My uncle, who, as I said, was all amiability, forgave me at once, and invited me most cordially to enter his library. I was loath to intrude after my great rudeness, but he would not let me off.

"Come in, come in," he said, "and I will answer your question by another. What has led you to think that Mr. Talleyrand desires a bribe from Mr. Livingston? Has any one been saying so to you?"

Then was I in greater confusion than before. I did not know whether Mr. Livingston would desire me to say anything about the interview to which I had been accidentally made a party, and I had intended to say nothing to any one until I had had a chance to find out his wishes; and now, in my indignation, I had entirely forgot my resolution and betrayed myself.

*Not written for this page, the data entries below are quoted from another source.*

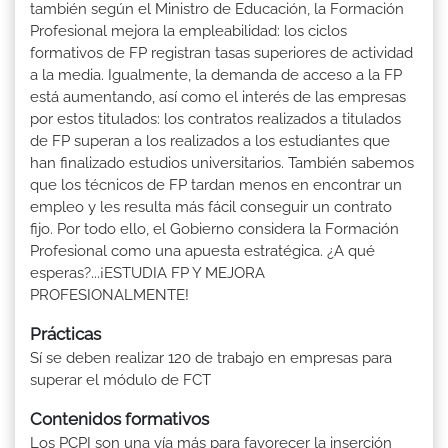
también según el Ministro de Educación, la Formación
Profesional mejora la empleabilidad: los ciclos
formativos de FP registran tasas superiores de actividad
a la media. Igualmente, la demanda de acceso a la FP
está aumentando, así como el interés de las empresas
por estos titulados: los contratos realizados a titulados
de FP superan a los realizados a los estudiantes que
han finalizado estudios universitarios. También sabemos
que los técnicos de FP tardan menos en encontrar un
empleo y les resulta más fácil conseguir un contrato
fijo. Por todo ello, el Gobierno considera la Formación
Profesional como una apuesta estratégica. ¿A qué
esperas?...¡ESTUDIA FP Y MEJORA
PROFESIONALMENTE!
Prácticas
Sí se deben realizar 120 de trabajo en empresas para
superar el módulo de FCT
Contenidos formativos
Los PCPI son una vía más para favorecer la inserción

There was no way out but to make a clean breast of my part in it.

So I told my uncle how I had been caught in the summer-house, and been invited to become a listener to secrets of state. My uncle threw back his head and laughed long and loud. But when he had calmed down a little, he looked at me keenly.

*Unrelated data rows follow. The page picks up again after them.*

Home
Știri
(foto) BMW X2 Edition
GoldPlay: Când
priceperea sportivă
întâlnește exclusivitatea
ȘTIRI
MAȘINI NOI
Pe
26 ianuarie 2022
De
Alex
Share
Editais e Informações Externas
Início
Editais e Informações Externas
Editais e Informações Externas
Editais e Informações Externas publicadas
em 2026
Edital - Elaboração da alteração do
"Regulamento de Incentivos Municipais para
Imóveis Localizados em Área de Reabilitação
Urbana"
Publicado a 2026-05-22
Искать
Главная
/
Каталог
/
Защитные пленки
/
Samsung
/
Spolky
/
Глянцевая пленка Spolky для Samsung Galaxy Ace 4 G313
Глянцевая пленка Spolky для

"So you think Mr. Talleyrand wanted a bribe from Mr. Livingston? Would you mind telling me what he said that led you to think so?"

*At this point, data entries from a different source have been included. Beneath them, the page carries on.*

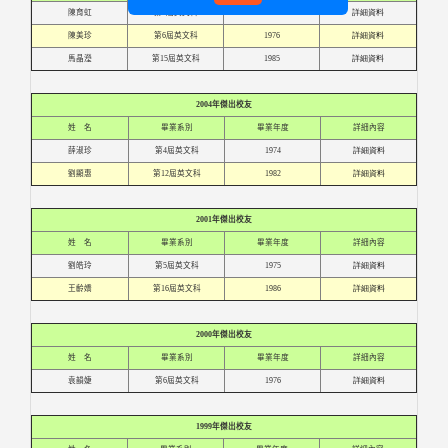
陳育虹
第2屆英文科
1972
詳細資料
陳美珍
第6屆英文科
1976
詳細資料
馬晶瀅
第15屆英文科
1985
詳細資料
2004年傑出校友
姓 名
畢業系別
畢業年度
詳細內容
薛淑珍
第4屆英文科
1974
詳細資料
劉顯惠
第12屆英文科
1982
詳細資料
2001年傑出校友
姓 名
畢業系別
畢業年度
詳細內容
劉皓玲
第5屆英文科
1975
詳細資料
王齡嬌
第16屆英文科
1986
詳細資料
2000年傑出校友
姓 名
畢業系別
畢業年度
詳細內容
袁韻婕
第6屆英文科
1976
詳細資料
1999
年傑出校友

Now was I greatly embarrassed, for I had fully resolved that not one iota of information of which I had become the possessor so innocently should pass my lips without Mr. Livingston's sanction. My uncle noticed my embarrassment, and spoke quickly:

"Never mind, my boy. It is no doubt just as well that you should not tell me what you feel you have no right to repeat; but it would make no real difference. I see that you are trustworthy, and I do not mind telling you that the First Consul is of somewhat the same opinion. He does not altogether trust the Minister of Foreign Relations, and it is more than likely the negotiations will be taken out of his hands and put into mine. It is more than likely also that it was because Mr. Livingston does not trust him that he desired to have you present as a witness. Now you see how I trust you. These are matters of grave import, my boy, and if you had been eager to tell me all you had heard I would have been loath indeed to confide in you, as I have just done."

I glowed with pleasure at my uncle's words, and thanked him most earnestly for his confidence, which I told him was not misplaced. And then, fearing I was intruding too long upon his hours of privacy (for they were few indeed, and greatly prized, I knew), I bowed myself out of his library, and dashed for a ride on Fatima down the crowded avenue. For it was upon Fatima's back I could ever think best, and I had much to think over: the amazing conversation I had listened to; my uncle's confidence to me; and last of all, and which set my pulses throbbing and the blood tingling to my finger-tips—Mr. Monroe would be in Paris in a day or two!